Now, you might find publishers making frantic calls to the writer to hire a stylist, fix their face and have a lovely portrait shot. No longer does the customary book-jacket image qualify. Jumping on the Instagram and Snapchat bandwagon is always considered a viable idea. Some even go as far as setting up Facebook pages, uploading videos of their ‘stars’ in the middle of photo shoots, playing a guitar and giggling at regular intervals. What are they laughing at? Who cares, when they look charming flashing their pearly whites.

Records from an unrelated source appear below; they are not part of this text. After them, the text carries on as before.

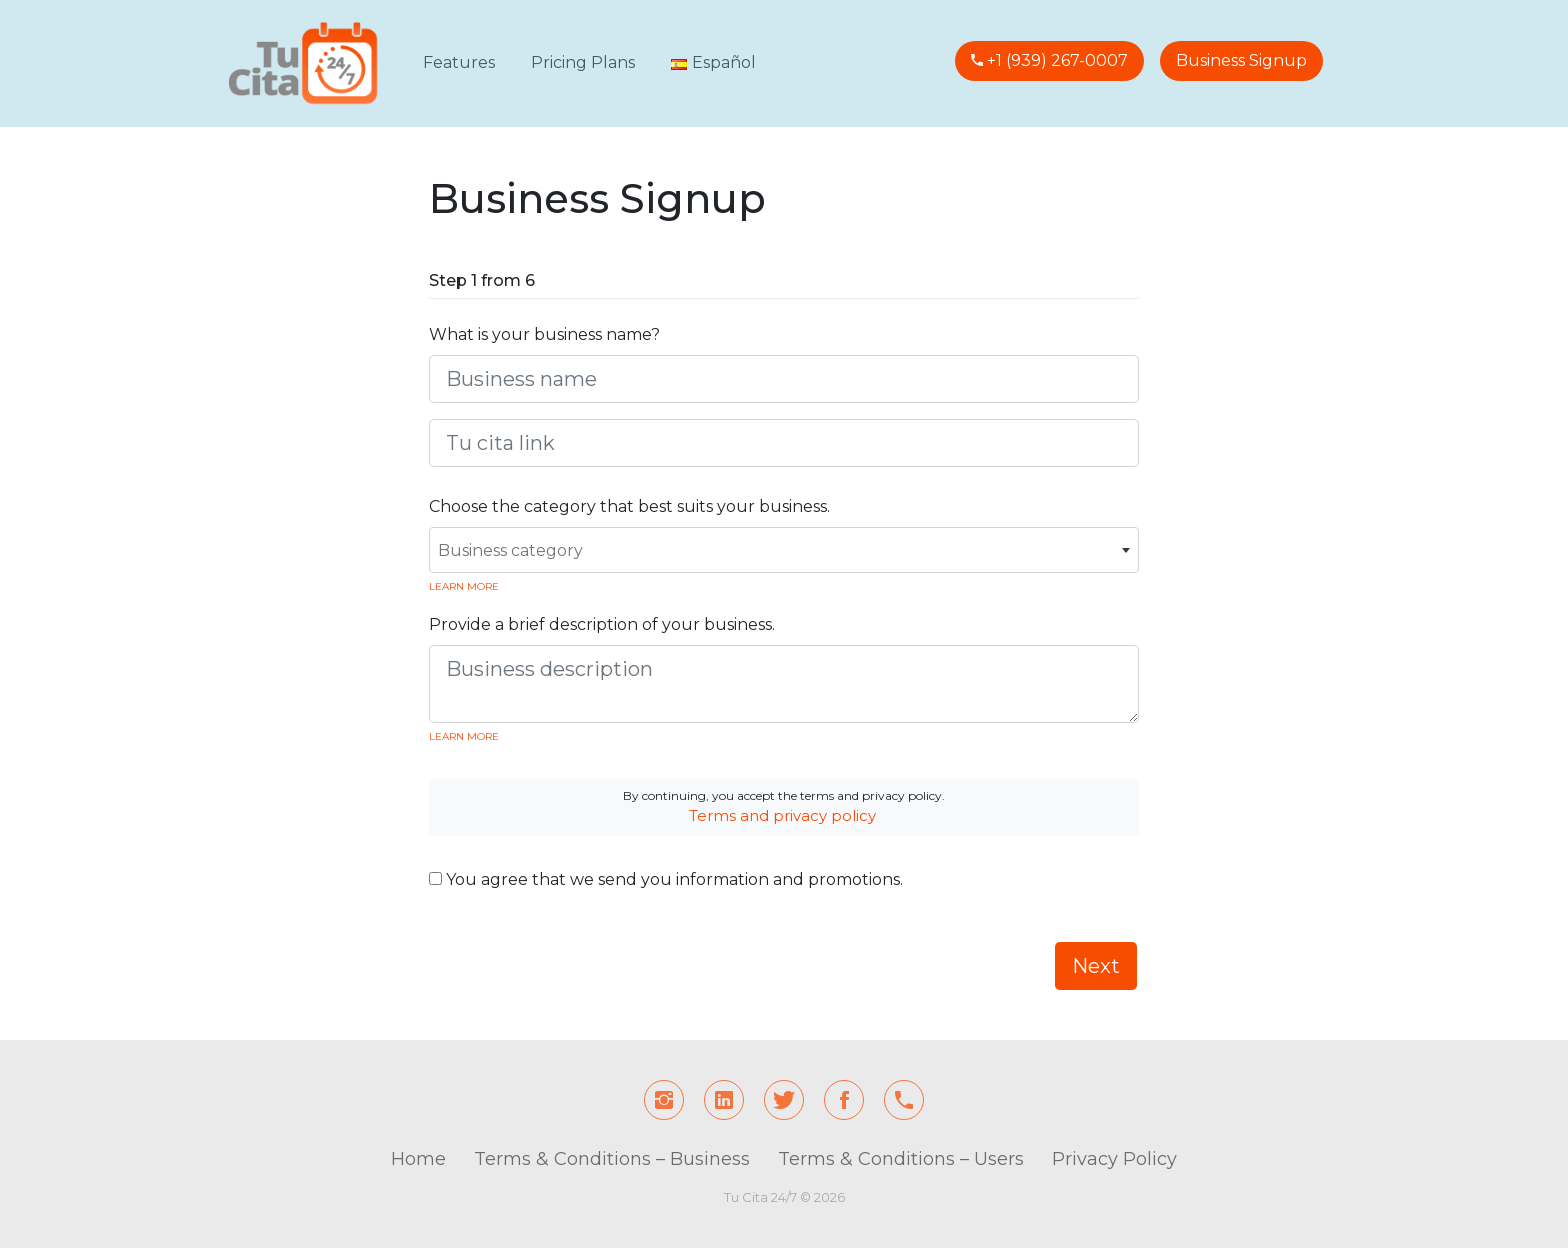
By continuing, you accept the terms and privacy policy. (784, 806)
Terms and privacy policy (782, 815)
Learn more (464, 586)
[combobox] (784, 550)
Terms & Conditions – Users (901, 1159)
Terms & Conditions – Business (612, 1159)
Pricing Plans (583, 62)
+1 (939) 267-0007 (1055, 60)
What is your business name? (544, 334)
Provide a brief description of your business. (602, 624)
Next (1096, 966)
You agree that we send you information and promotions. (666, 879)
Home (418, 1159)
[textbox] (784, 551)
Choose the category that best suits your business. (629, 506)
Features (459, 62)
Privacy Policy (1114, 1159)
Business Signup (1241, 60)
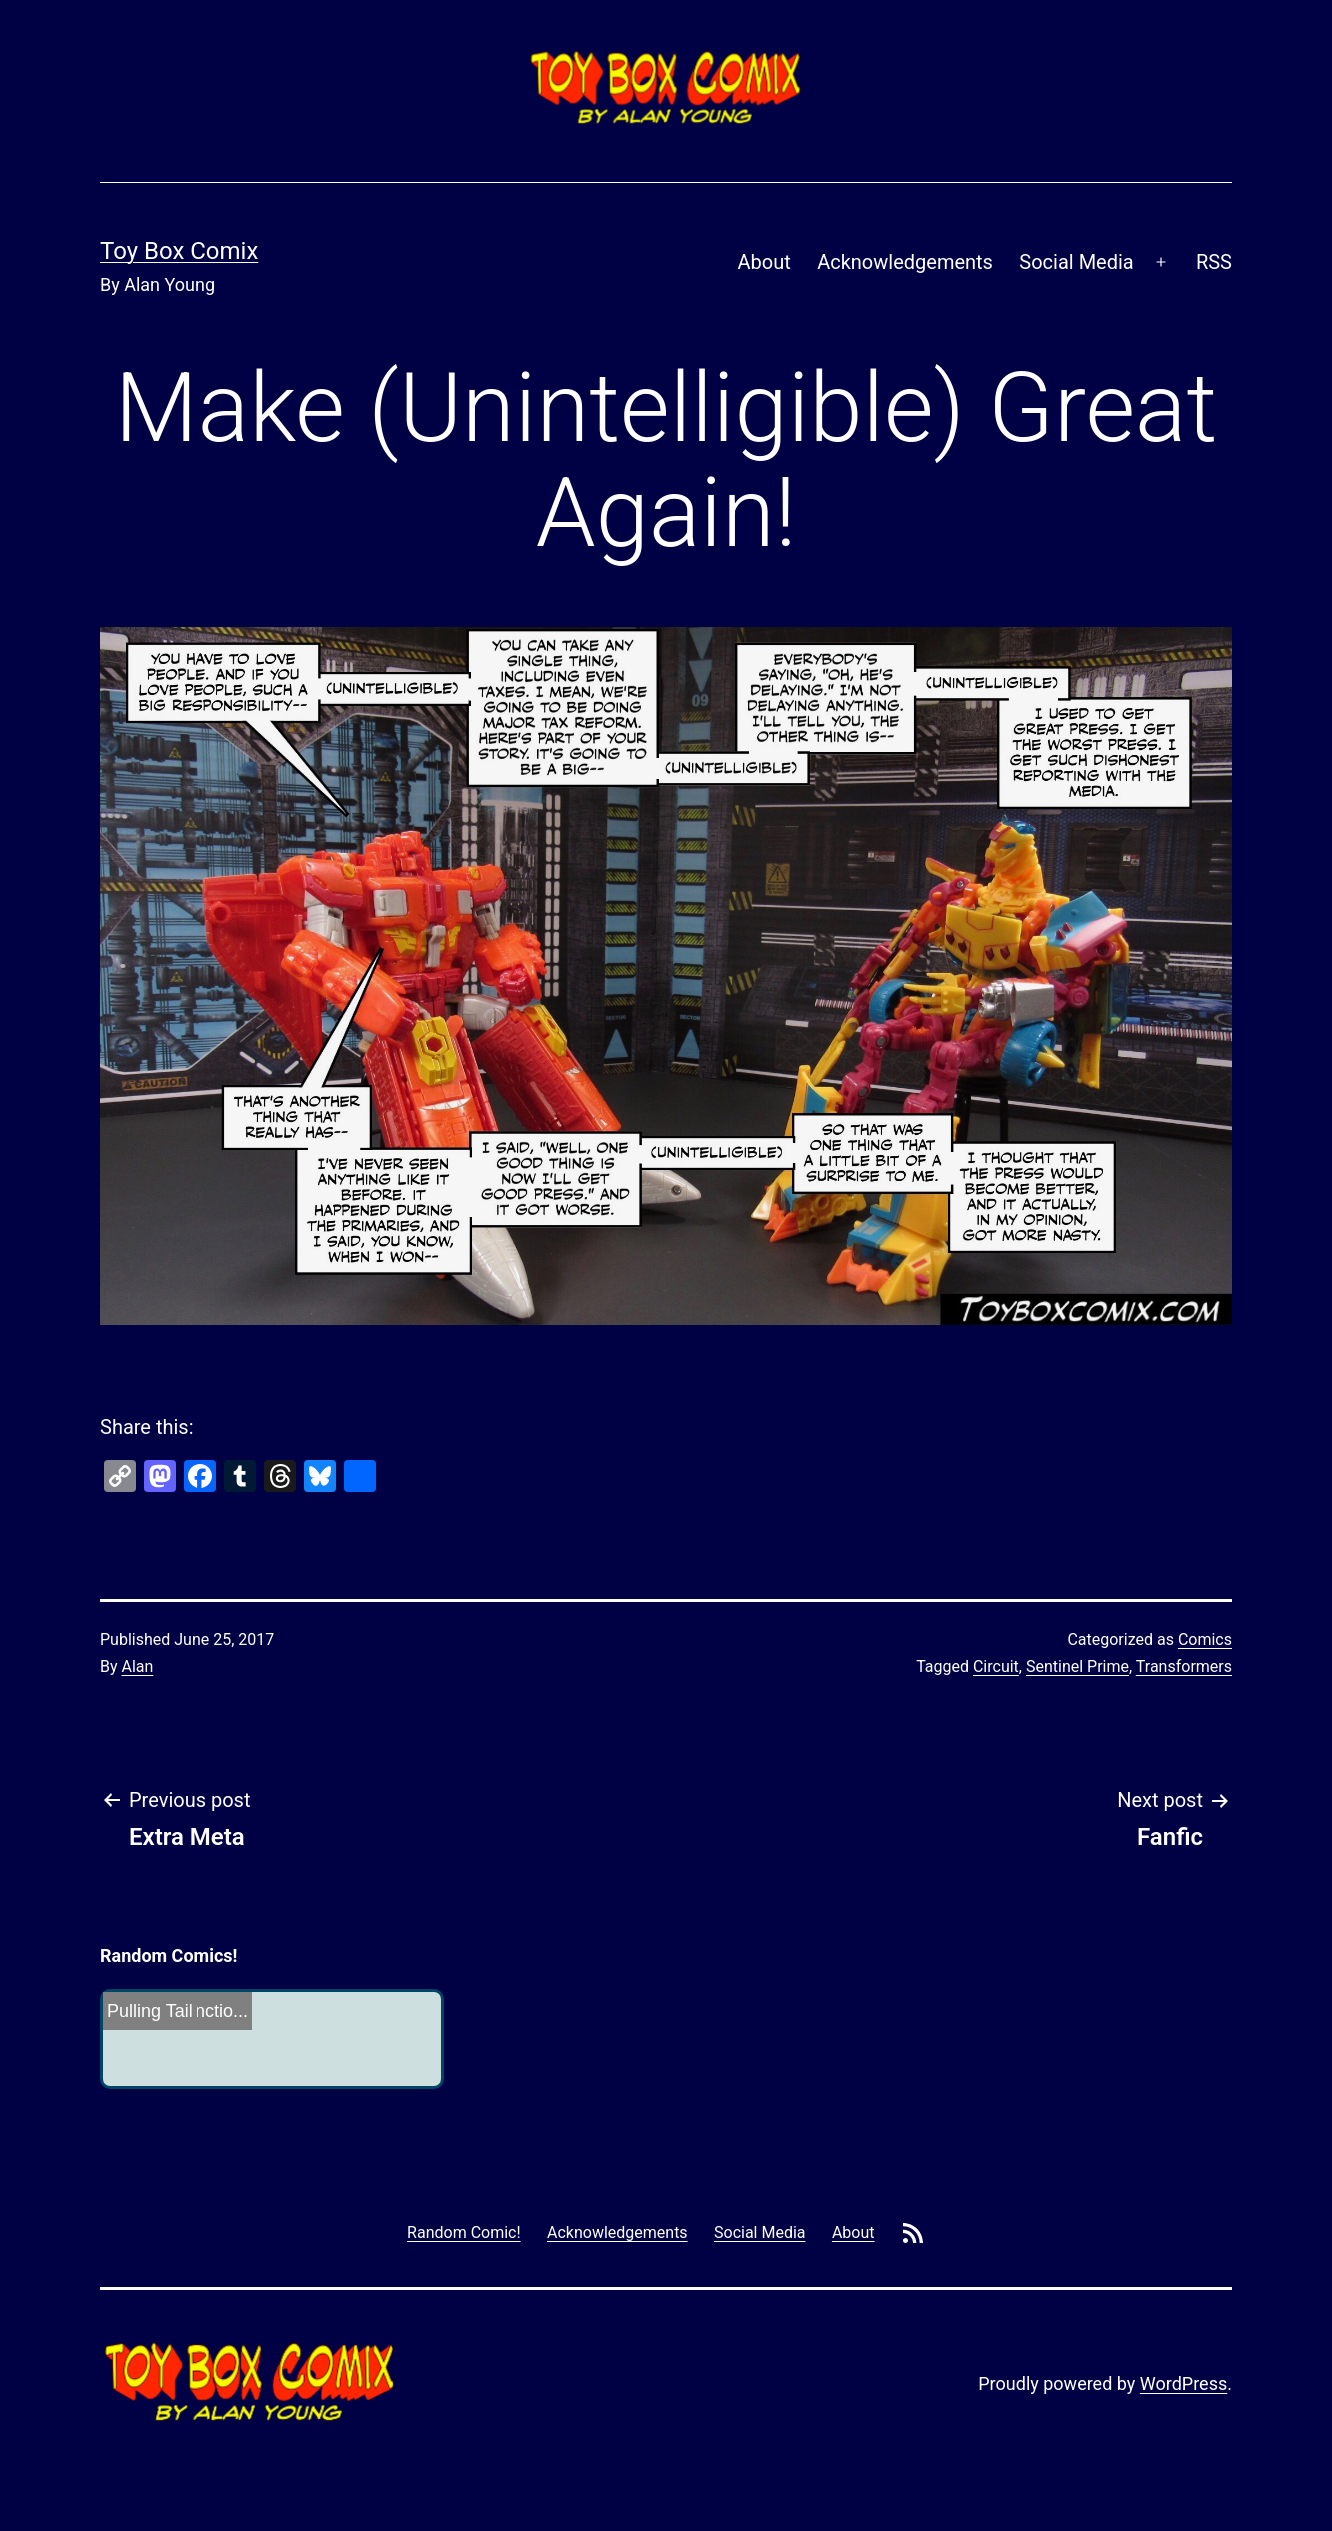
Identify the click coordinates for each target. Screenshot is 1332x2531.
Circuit (996, 1666)
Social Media (1076, 262)
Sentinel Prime (1077, 1666)
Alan (138, 1666)
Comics (1205, 1639)
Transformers (1184, 1666)
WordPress (1183, 2383)
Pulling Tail (150, 2011)
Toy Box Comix (179, 251)
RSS (1214, 262)
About (764, 262)
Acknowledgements (905, 262)
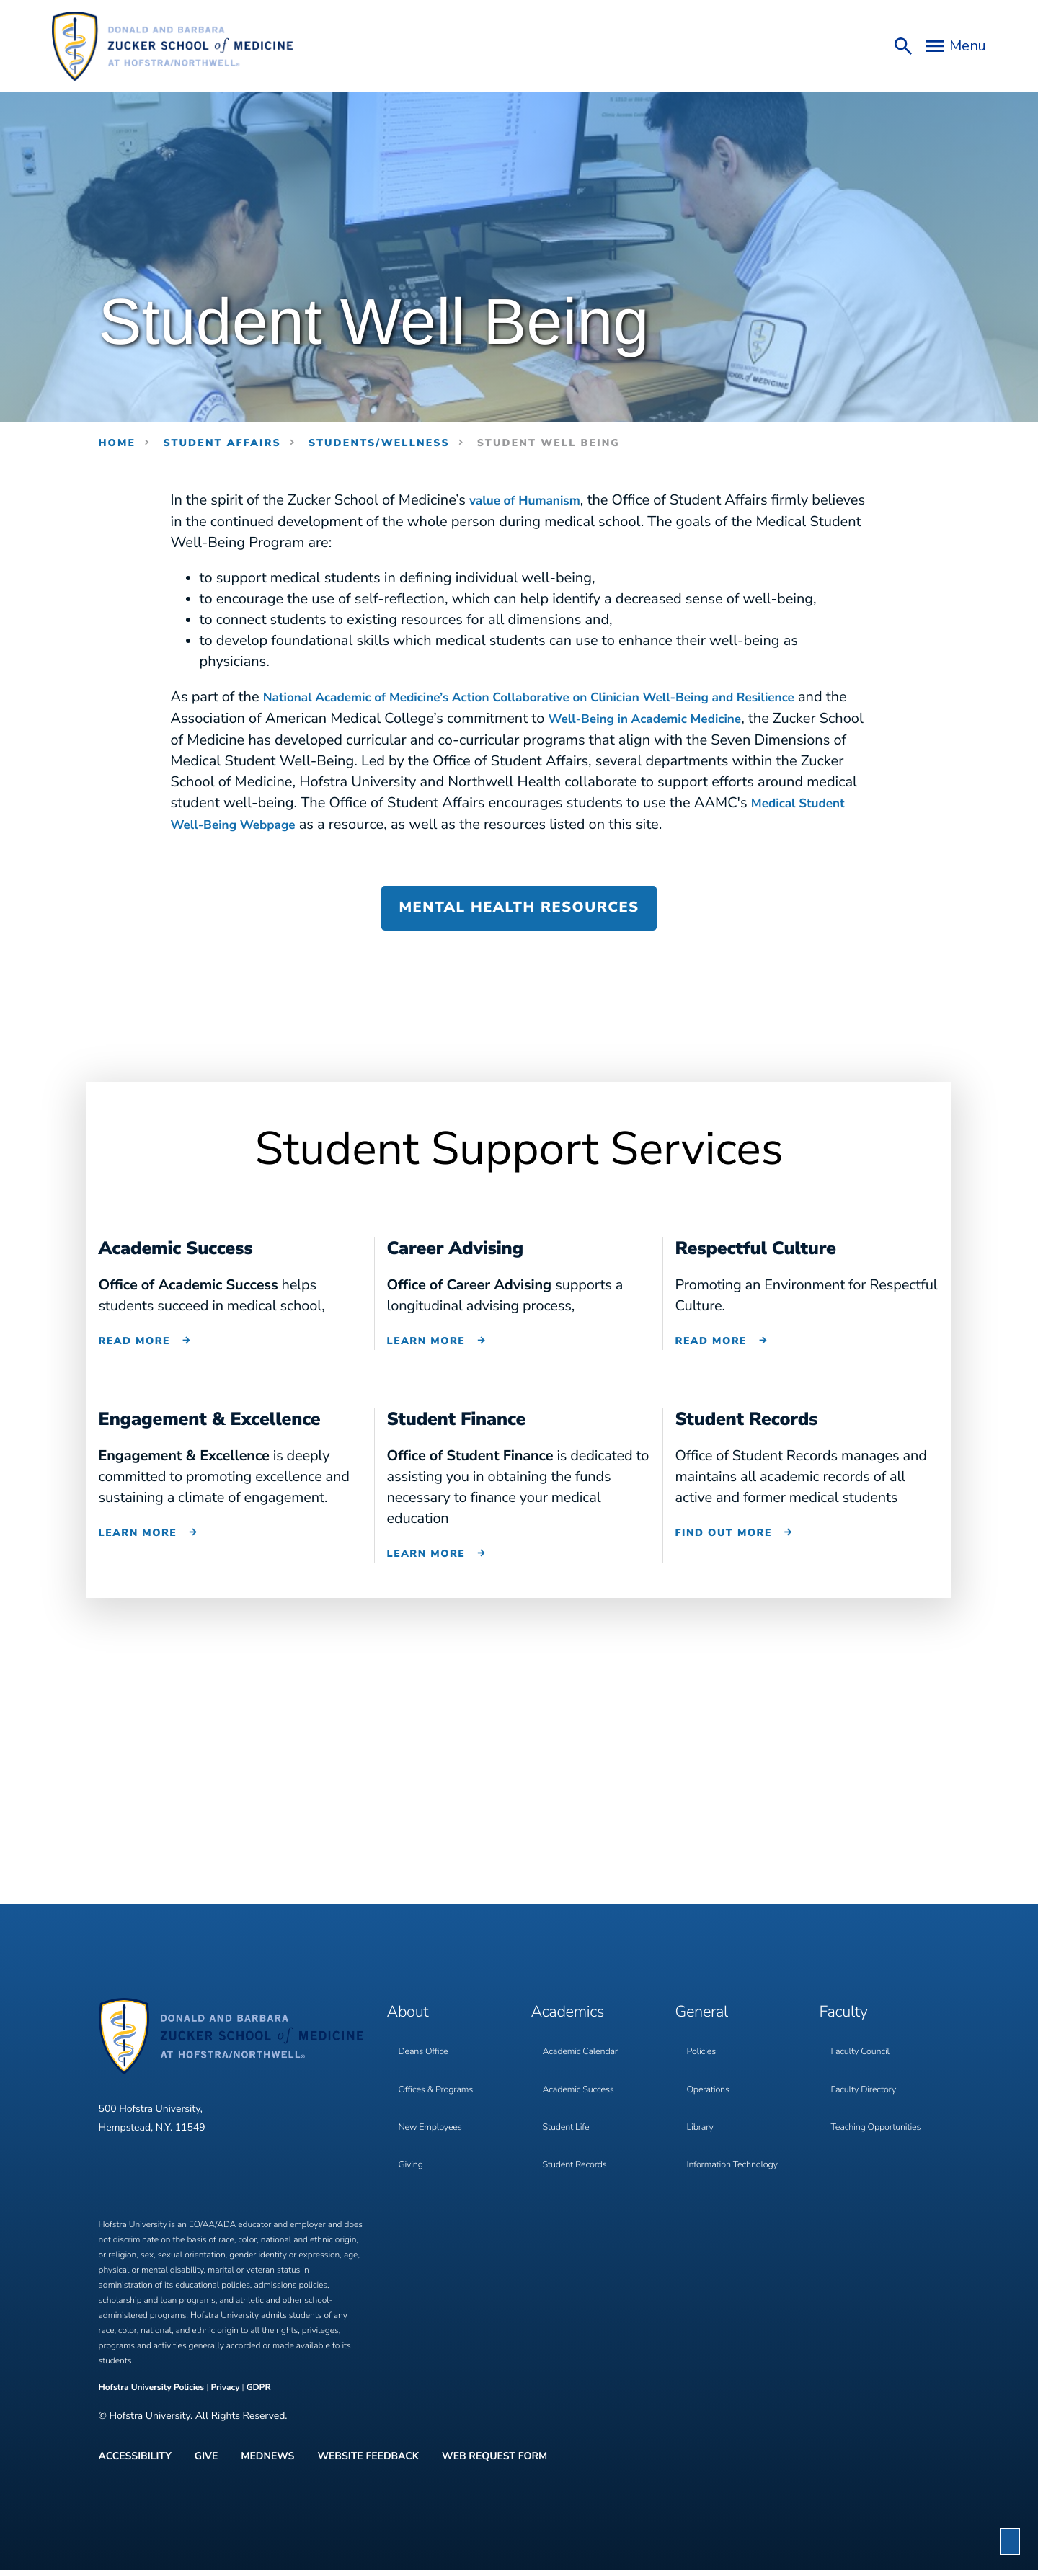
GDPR (259, 2401)
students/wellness (379, 443)
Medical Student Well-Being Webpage (407, 822)
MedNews (267, 2466)
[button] (1010, 2541)
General (707, 2022)
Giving (412, 2142)
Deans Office (426, 2054)
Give (206, 2466)
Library (702, 2113)
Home (117, 443)
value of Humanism (533, 500)
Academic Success (582, 2083)
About (412, 2022)
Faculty (848, 2022)
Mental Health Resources (519, 925)
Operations (711, 2083)
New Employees (434, 2113)
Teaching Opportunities (881, 2113)
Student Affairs (221, 443)
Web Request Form (494, 2466)
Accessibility (135, 2466)
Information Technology (738, 2142)
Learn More (426, 1357)
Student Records (578, 2142)
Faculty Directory (867, 2083)
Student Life (569, 2113)
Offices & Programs (440, 2083)
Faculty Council (864, 2054)
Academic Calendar (584, 2054)
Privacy (224, 2401)
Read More (135, 1357)
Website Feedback (368, 2466)
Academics (574, 2022)
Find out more (724, 1547)
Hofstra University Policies (153, 2401)
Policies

A story belongs in equal parts to both the writer and her reader. The former, for penning it down, and the latter, because he or she blends their imagination with the text. This fantasy particularly takes flight in romance novels. For instance, the TDH (Tall Dark Handsome) man is a recurring trope but uptil now assigning any other trait to him was the reader’s prerogative; crooked smile, intelligent eyes, war wounds, and what have you. These days, if publishers have it their way, one need look no further than inside the jacket for their picture-perfect TDH paramour.

Quite clearly, the joke is on the reader. What was earlier a personal affair has become a homogenised phenomenon. But if it helps to sell books, is bringing the writer into the limelight a necessary evil and the way ahead? Something tells me that in this world dominated by social media, this trend is here to stay. Ladies and gents, make way for the dolled-up writers of romance.